# Low battery charge after only a few shots



## david1963

I've got a Canon PowerShot A480 camera which has served me well over the last five years. However, in recent months it has taken to eating up batteries - I thought this may be that was using fading rechargeable ones but even with new high quality ones, the low charge symbol starts flashing after only a few shots and then gives up a few shots later.

Any ideas as to the cause of this, or more importantly what can be done to correct the problem?


----------



## WereBo

Hi David :wave:

If the batteries dying that quickly, it's very likely to be component-failure somewhere. It might be worth trying cleaning the battery-contacts in the camera, with a cotton-bud (Q-Tip) and Isopropyl Alcohol, don't use any other type of alcohol, it can leave contaminant smears), but I wouldn't hold my breath it would cure it.

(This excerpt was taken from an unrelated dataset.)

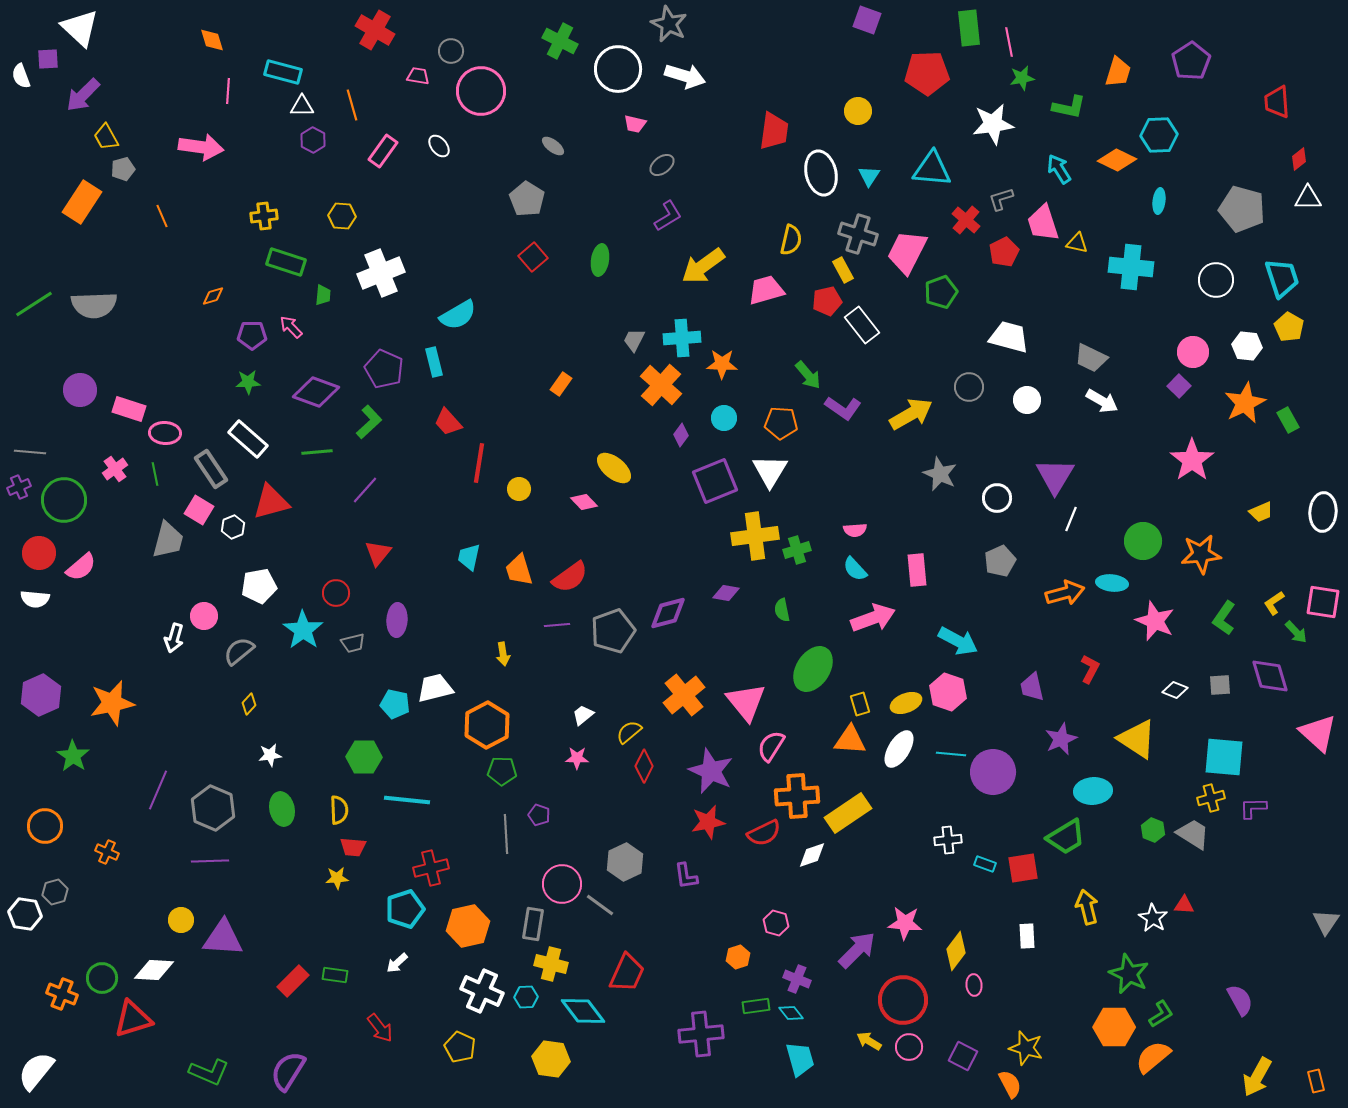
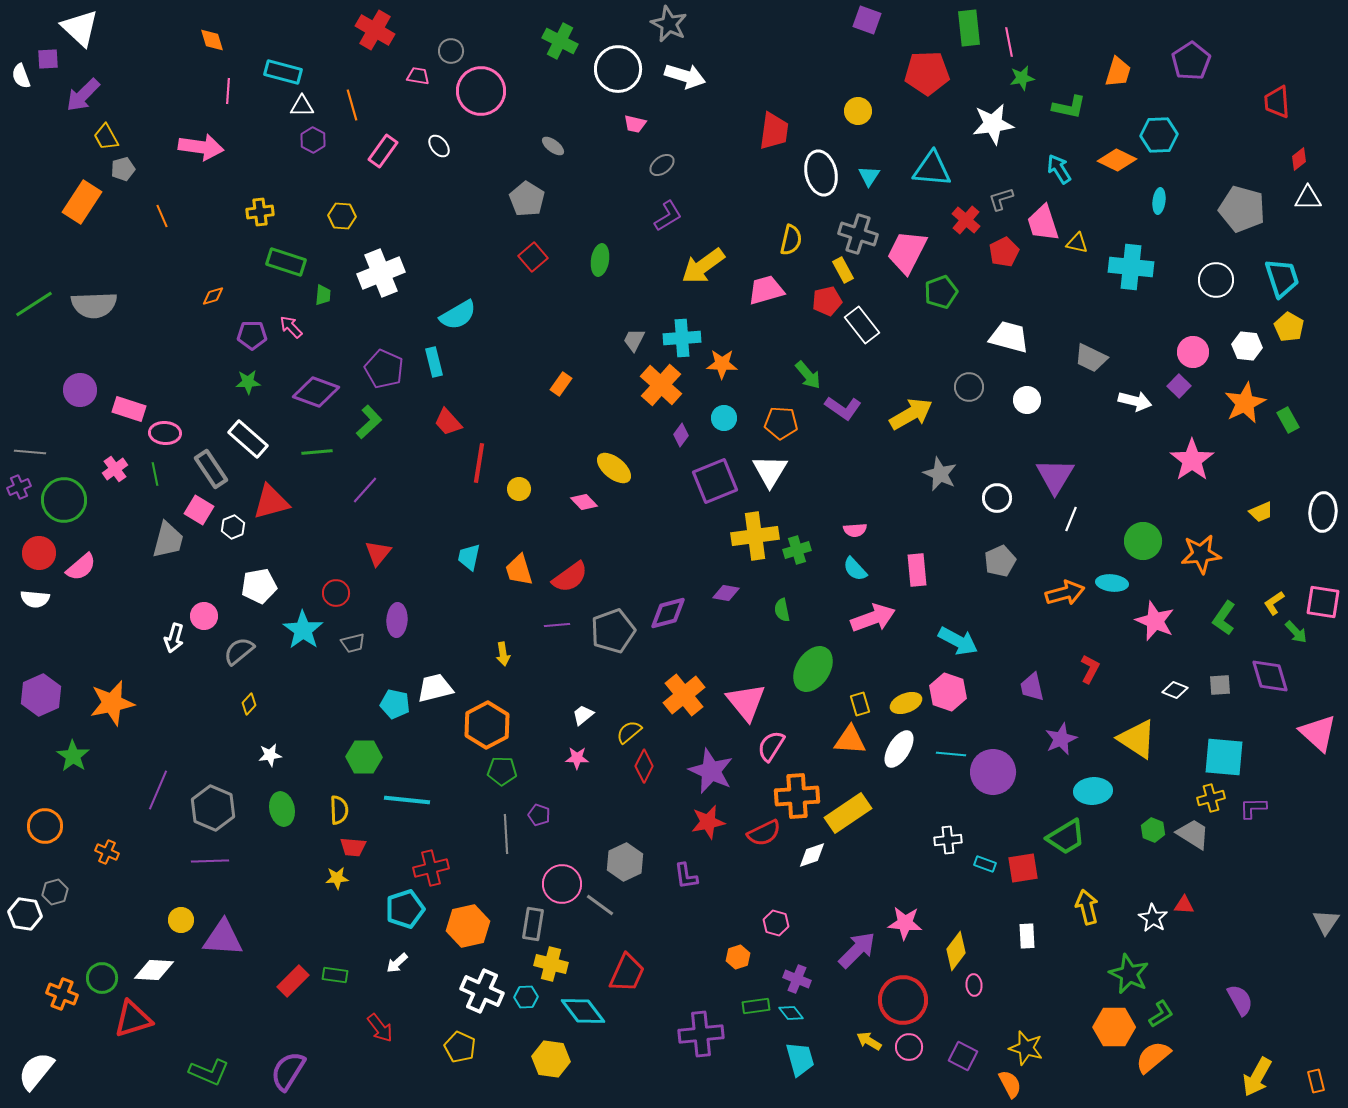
yellow cross at (264, 216): moved 4 px left, 4 px up
white arrow at (1102, 401): moved 33 px right; rotated 16 degrees counterclockwise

If it's a recent purchase, check the warranty and return it if possible, it will cost more to repair it than to replace it, otherwise :sigh:


----------



## Rich-M

I don't know how much this can help you but plugging camera into pc and using software is the fastest way to drain batteries which is why I always suggest plugging the card into pc and not the camera.


----------



## david1963

Thanks for your advice, both of you.

I'll give both suggestions a go but I'm not optimistic:sad:


----------



## CharisVera41

Even new batteries can drain fast. First discharge them completely then charge full. You will gain enough battery back up.


----------



## 4dabank

Allot of people mentioned running into cases where the battery compartment cover design of the metal electrical contacts were flawed and they found inserting tiny pieces of plastic foam, tooth picks or cardboard under the metal contacts created enough force to keep the contact securely touching the battery. Good Luck


----------